An evening at the The Pantages in Los Angeles for the touring production of Priscilla, Queen of the Desert is exactly what one would think: an evening of camp, of glamor, of sequins and catty remarks, of laughter and tears. It's everything being around drag queens really is. And I should know.
In the early 1980s I fell in to the Orange County, CA drag world. Soon, I was performing as Better Midler at the DOK West in Garden Grove, CA. I became involved with the Imperial Court System (a community service organization comprised of drag queens and kings, one of the oldest in the gay community). Most of my friends were involved with the shows or they lifestyle and each week we'd plan numbers, find people to make the costumes we need, go to the garment district in Los Angeles for fabric, find the right shoes in the right size (there was no online then), wigs, props...oh, where will I get a wheelchair for my Midler finale? Is Dennis' Ann Margaret dress going to be finished? Tavio's Cher bugle-bead head-dress? Does the DJ have the right album, does he know to mix the song at this point? Where do I get eyelashes at this hour. I've run in a grocery store in full drag to get nylons (the egg ones used to work great, or control top) and taken friends to Knott's Berry Farm in drag just for fun. To this day, just a week ago, my friend Dennis was rehearsing for the Orange County Coronation (part of the aforementioned court) right here in my living room, Cyndi Lauper's Sex Is In the Heels blasting as he paraded around in shorts and red high-heeled leather waist-high kinky boots. I have lived Priscilla for decades.
And that's why the movie resonated for so many, gay and non gay, drag and non drag, alike. It made the experience what it is, a human one, about the people, not the makeup, about the emotions, not the numbers, and about how it all comes together under a bright light and there's no problem a little eyeliner and mascara can't fix. And it was about families of all types, the three queens or the wife and son one never knew. Again, as in real life. Drag queens form families.

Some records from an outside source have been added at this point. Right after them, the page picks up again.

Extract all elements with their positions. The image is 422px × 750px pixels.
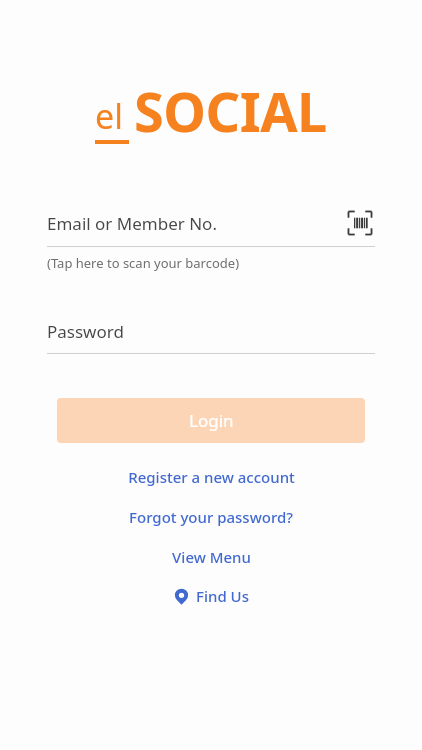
button[interactable]: Find Us [165, 584, 257, 608]
staticText: Password [47, 320, 124, 343]
button[interactable]: Forgot your password? [119, 504, 303, 530]
button[interactable]: Register a new account [118, 464, 305, 490]
button[interactable]: View Menu [162, 544, 261, 570]
button[interactable]: Login [57, 398, 365, 443]
staticText: SOCIAL [134, 74, 327, 148]
staticText: Find Us [196, 586, 249, 606]
staticText: el [95, 93, 123, 139]
button[interactable]: (Tap here to scan your barcode) [47, 254, 240, 272]
button[interactable]: Scan barcode [345, 208, 375, 238]
staticText: Email or Member No. [47, 212, 345, 235]
staticText: Login [189, 409, 234, 432]
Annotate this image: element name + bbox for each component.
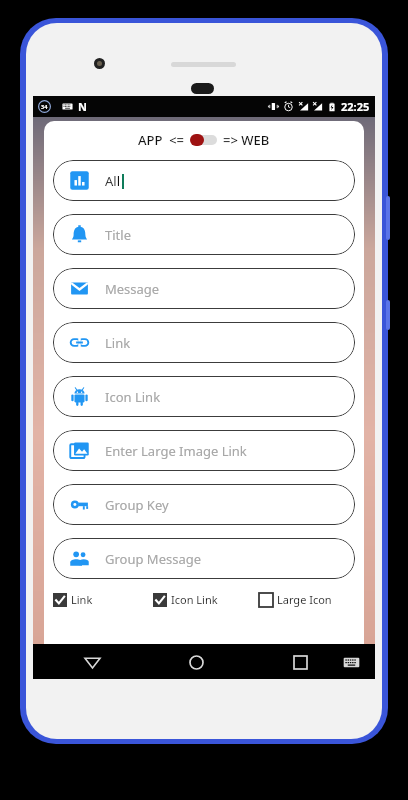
staticText: Title	[105, 226, 131, 244]
button[interactable]: Switch keyboard	[335, 646, 367, 678]
staticText: Group Message	[105, 550, 202, 568]
button[interactable]: Message	[53, 268, 355, 309]
staticText: Group Key	[105, 496, 169, 514]
staticText: 34	[41, 103, 48, 110]
button[interactable]: Home	[179, 645, 213, 679]
staticText: Icon Link	[171, 592, 218, 607]
staticText: Large Icon	[277, 592, 332, 607]
staticText: => WEB	[223, 131, 270, 149]
staticText: Message	[105, 280, 160, 298]
staticText: Icon Link	[105, 388, 161, 406]
button[interactable]: Enter Large Image Link	[53, 430, 355, 471]
staticText: All	[105, 172, 121, 190]
staticText: Link	[105, 334, 131, 352]
button[interactable]: Group Key	[53, 484, 355, 525]
button[interactable]: Link	[53, 322, 355, 363]
button[interactable]	[190, 134, 217, 146]
button[interactable]: Title	[53, 214, 355, 255]
button[interactable]: Link	[53, 592, 153, 607]
staticText: Link	[71, 592, 93, 607]
button[interactable]: Icon Link	[153, 592, 259, 607]
button[interactable]: All	[53, 160, 355, 201]
button[interactable]: Icon Link	[53, 376, 355, 417]
button[interactable]: Back	[75, 645, 109, 679]
staticText: 22:25	[341, 99, 370, 114]
button[interactable]: Recents	[283, 645, 317, 679]
staticText: APP <=	[138, 131, 185, 149]
staticText: Enter Large Image Link	[105, 442, 247, 460]
button[interactable]: Large Icon	[259, 592, 355, 607]
staticText: N	[78, 99, 87, 114]
button[interactable]: Group Message	[53, 538, 355, 579]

They even take the names of their mentors...the house of St. James, or Sinclair or LeBaisa or whatever the names.
And just as the movie hit a home run, so does the play, but in a very different way. The movie allows nuance, allows subtle moments even in the midst of all the grandeur be it nature or costuming. The play relies upon the broadness and grandeur, and mixes in over 20 pop songs from yesteryear and today to take the place of dialogue. It makes for number after number, nonstop sequins and rousing good times.
Yes, the story of three different drag queens, Bernadette, Mitzi and Felicia, all off on a cross-country adventure to do a show (and, secretly, meet a wife and child of Mitzi's). Bernadette, an aging showgirl who has had "the change" (she's a transexual), Felicia, the wild young, pretty and unpredictable one and Mitzi, the organizer of the trip with a big secret. It follows their adventures, including the show for the Aboriginals when the bus breaks down and the picking up of the very nice mechanic Bob along the way. Homophobia still makes an appearance in several forms, and ultimately love, redemption and disco win the day. Wade McCollum, Scott Willis and Bryan West are perfect as the trio, but Scott Willis' Bernadette remains the center source of reason and stability in a drag world gone mad.
And while the subtle moments or harsher realities of the movie may be softened here, they're not missed because again, this is more of the road show of the movie. It's not a great dramatic work, it's not supposed to be, it's lots of men in dresses having a ball.
And that means the audience has a spectacular time as well. The star-studded opening at the Pantages left no one wanting for more and most left singing "It's Raining Men."
The play runs through June 16th in Los Angeles.